Après avoir lu le livre, Noemie a senti qu’elle devait raconter l’histoire de son père au monde. Elle a donc fait appel aux services d’un co-auteur, David Arnold, pour l’aider à le traduire.

“Évaluer chaque mot que mon père avait écrit était douloureux mais cathartique. Je pouvais l’entendre dans ma tête et cela m’a fait aimer, admirer et regretter encore plus – c’était comme revivre mon deuil. Sa souffrance m’a rendu particulièrement consciente des défis et de la fragilité de la vie.

“Je réalise que j’ai été si chanceuse avec Danny, un mari et un père merveilleux, et avec nos quatre filles et nos petits-enfants.”

Même aujourd’hui, elle n’a jamais perdu cette peur obsédante que tout puisse lui être enlevé.

“Maintenant, l’antisémitisme est devenu plus flagrant et nous devons sensibiliser les gens à ce qui est arrivé à ceux comme mon père. Je m’inquiète pour mes enfants et mes petits-enfants qui pourraient être attaqués simplement parce qu’ils sont juifs.”

Chaque fois que le travail de traduction devenait si douloureux qu’elle ne pouvait pas continuer, un passage particulier du livre lui donnait toujours de la force. Il concerne le petit frère d’Ernst, Yehuda, qui a été assassiné à Auschwitz.

Son père a écrit : “Je continuerai à écrire parce que la voix de mon petit frère résonne encore à mes oreilles ; parce que tu as été étouffé, toi avec ton cœur joyeux, avec tes yeux d’enfant sérieux avec lesquels tu veillais par-dessus mon épaule pendant que je lisais.

“Pour toi, cher frère, avec tes yeux innocents qui ont été sauvagement éteints à Auschwitz. Tu me regardes dans l’obscurité quand je reste éveillé et tes yeux me mettent en garde : ‘N’oublie pas !’ Pour toi, j’aurai des nuits blanches, mon petit frère. Pour toi, je raconterai l’histoire de la longue nuit sanglante.”

Noemie a fait tout ce qu’elle pouvait pour s’assurer que l’histoire continue d’être racontée. Elle consacre son temps à la promotion de l’éducation sur l’Holocauste et est membre clé du comité qui organise le service annuel de commémoration de l’Holocauste à Manchester.

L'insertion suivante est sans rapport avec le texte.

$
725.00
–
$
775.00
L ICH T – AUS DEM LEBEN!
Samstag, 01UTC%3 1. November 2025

“Je sais que je ne pourrai jamais être à la hauteur de mon père, mais je peux porter ce flambeau du souvenir pour les six millions de personnes assassinées par les nazis.

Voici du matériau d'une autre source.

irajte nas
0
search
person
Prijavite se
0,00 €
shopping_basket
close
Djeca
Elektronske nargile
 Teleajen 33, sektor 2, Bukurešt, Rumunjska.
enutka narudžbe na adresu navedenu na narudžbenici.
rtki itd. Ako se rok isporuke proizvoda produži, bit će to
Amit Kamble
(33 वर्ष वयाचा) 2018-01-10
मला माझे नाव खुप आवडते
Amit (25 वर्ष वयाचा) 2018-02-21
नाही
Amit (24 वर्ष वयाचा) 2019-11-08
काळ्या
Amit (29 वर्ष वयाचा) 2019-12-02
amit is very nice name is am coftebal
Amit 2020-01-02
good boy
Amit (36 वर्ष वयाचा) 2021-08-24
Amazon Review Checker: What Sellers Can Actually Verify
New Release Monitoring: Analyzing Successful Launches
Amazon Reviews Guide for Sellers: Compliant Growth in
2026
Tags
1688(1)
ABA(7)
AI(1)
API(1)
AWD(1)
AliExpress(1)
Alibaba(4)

“Cela n’a pas été une question d’apitoiement sur soi-même ; cela a été un voyage de découverte de soi. Commémorer l’Holocauste ne suffit pas.

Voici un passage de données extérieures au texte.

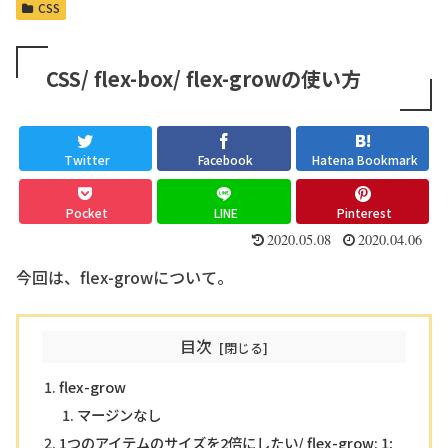
CSS
CSS/ flex-box/ flex-growの使い方
Twitter
Facebook
Hatena Bookmark
Pocket
LINE
Pinterest
2020.05.08
2020.04.06
今回は、flex-growについて。
目次
flex-grow
マージンなし
1つのアイテムのサイズを2倍にしたい/ flex-grow: 1;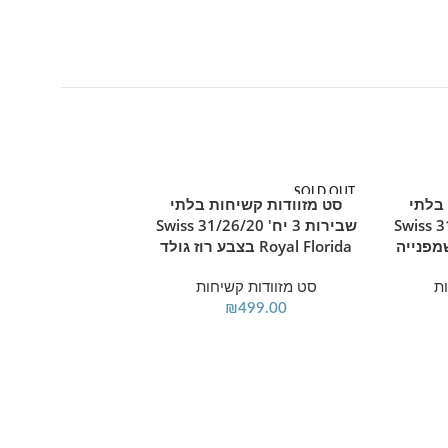
SOLD OUT
מוצר חם
 בלתי
סט מזוודות קשיחות בלתי
מידע נוסף
מוצר חם
שבירות 3 יח' 31/26/20 Swiss
שבירות 3 יח' 31/26/20 Swiss
Royal Florida בצבע רוז גולד
ת
סט מזוודות קשיחות
₪
499.00
סט מזוודות קשי
הוספה ל
שבירות
Spirit בצבע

“Nous devons éduquer chaque nouvelle génération, afin que de telles horreurs ne se reproduisent jamais, et nous devons continuer à rechercher et à croire en la bonté de l’humanité. J’ai appris cela de mon père des années après l’avoir perdu.

“C’est un message que je veux diffuser en sa mémoire et partager avec ceux qui voudront bien écouter.”

Le livre “The Long Night” d’Ernst Israel Bornstein est publié par Toby Press, au prix de 10,99 £.